Complex systems design problems entail a suitable structure in which all disciplines including their coupled relationships have been considered and modeled at the same time. These types of design problems involve time and computational cost challenges. Multi-Disciplinary Design Optimization (MDO) methods have been developed to address these issues simultaneously. In this research, a Reusable Flexible Launch Vehicle (RFLV) design problem is presented by Reliability-Based Multi-Disciplinary Design Optimization (RBMDO) approach in the primary design phase. Trajectory, structure, aerodynamics, aeroelasticity, and thermal protection system are considered as involved disciplines in the design problem. The study's purpose will be to obtain an optimal trajectory to meet all the control and structure restrictions while estimating optimal body skin and thermal protection thicknesses based on structural design criteria evaluating in re-entry trajectory are in process. The flexible launch vehicle body has been considered as a free-free Bernoulli-Euler beam for bending variation and D’alembert’s principle for inertia force in static model with the aim of assessing structural design standards. The 3DOF longitudinal dynamic equations plus the first bending mode have been considered. By Chebyshev polynomial interpolation, the angle of attack scope has been achievable and then the trajectory optimization problem has been transformed to a discrete nonlinear programming problem (NLP), which leads to numerical integration of state equation and satisfying all path constraints in Bolza optimal control problem.
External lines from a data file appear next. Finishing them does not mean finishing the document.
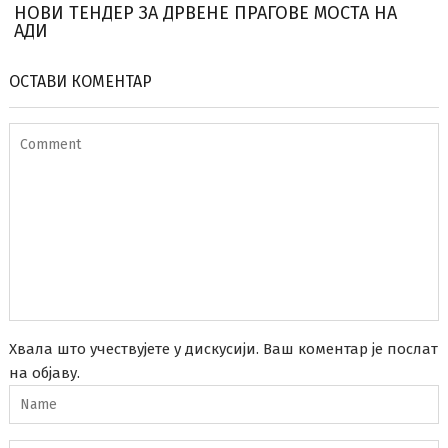
НОВИ ТЕНДЕР ЗА ДРВЕНЕ ПРАГОВЕ МОСТА НА
АДИ
ОСТАВИ КОМЕНТАР
Хвала што учествујете у дискусији. Ваш коментар је послат
на објаву.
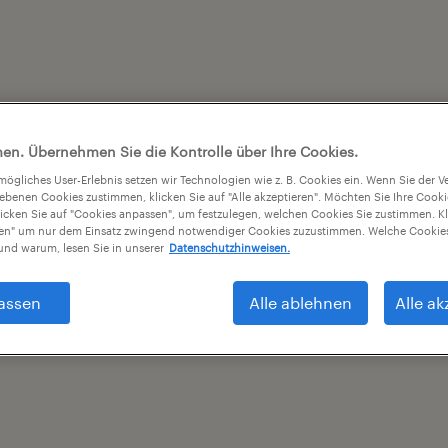
en. Übernehmen Sie die Kontrolle über Ihre Cookies.
tmögliches User-Erlebnis setzen wir Technologien wie z. B. Cookies ein. Wenn Sie der
iebenen Cookies zustimmen, klicken Sie auf "Alle akzeptieren". Möchten Sie Ihre Cook
licken Sie auf "Cookies anpassen", um festzulegen, welchen Cookies Sie zustimmen. Kl
nen" um nur dem Einsatz zwingend notwendiger Cookies zuzustimmen. Welche Cookies
nd warum, lesen Sie in unserer
Datenschutzhinweisen.
assen
Alle ablehnen
Alle ak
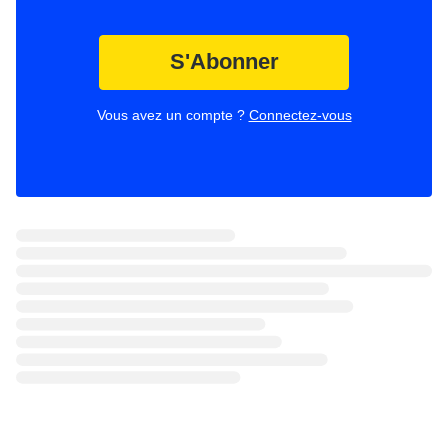
S'Abonner
Vous avez un compte ?
Connectez-vous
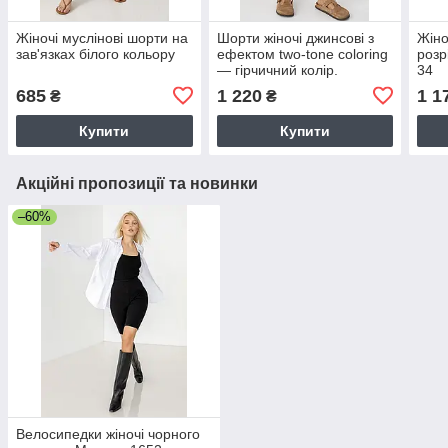
Жіночі муслінові шорти на
Шорти жіночі джинсові з
Жіно
зав'язках білого кольору
ефектом two-tone coloring
розр
— гірчичний колір.
34
685
1 220
1 1
₴
₴
Купити
Купити
Акційні пропозиції та новинки
–60%
Велосипедки жіночі чорного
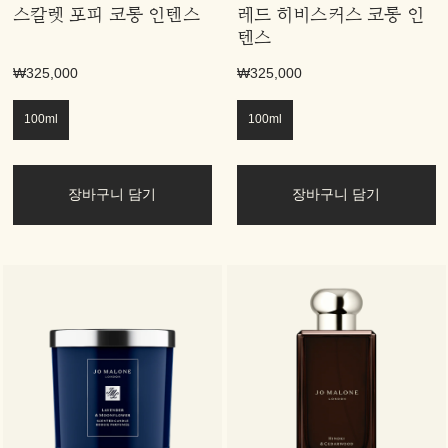
스칼렛 포피 코롱 인텐스
레드 히비스커스 코롱 인
텐스
₩325,000
₩325,000
100ml
100ml
장바구니 담기
장바구니 담기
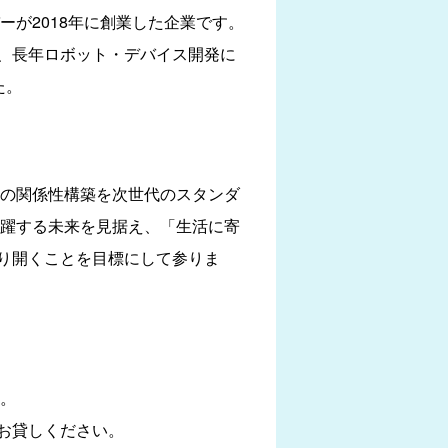
が2018年に創業した企業です。
、長年ロボット・デバイス開発に
た。
の関係性構築を次世代のスタンダ
活躍する未来を見据え、「生活に寄
り開くことを目標にして参りま
。
お貸しください。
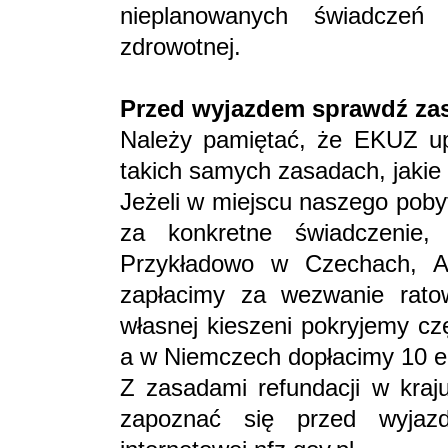
nieplanowanych świadczeń
zdrowotnej.
Przed wyjazdem sprawdź za
Należy pamiętać, że EKUZ up
takich samych zasadach, jakie
Jeżeli w miejscu naszego poby
za konkretne świadczenie,
Przykładowo w Czechach, Aus
zapłacimy za wezwanie rato
własnej kieszeni pokryjemy cz
a w Niemczech dopłacimy 10 eu
Z zasadami refundacji w kraj
zapoznać się przed wyjaz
The design problem formulation has been developed by the single-level MDO framework in which optimization has been implemented by Non-Dominated Sorting Genetic Algorithm (NSGA-II). Finally, epistemic and aleatory uncertainties have been applied through Probability Theory to estimate the reliability of constraints those had been affected by uncertainties. The result shows a significant effect of utilizing the evolutionary multi-objective technique against the gradient-based algorithm in design space optimization. The other conclusion is that the sequential reliability analysis structure modeling efficiency is much better compared to the parallel one.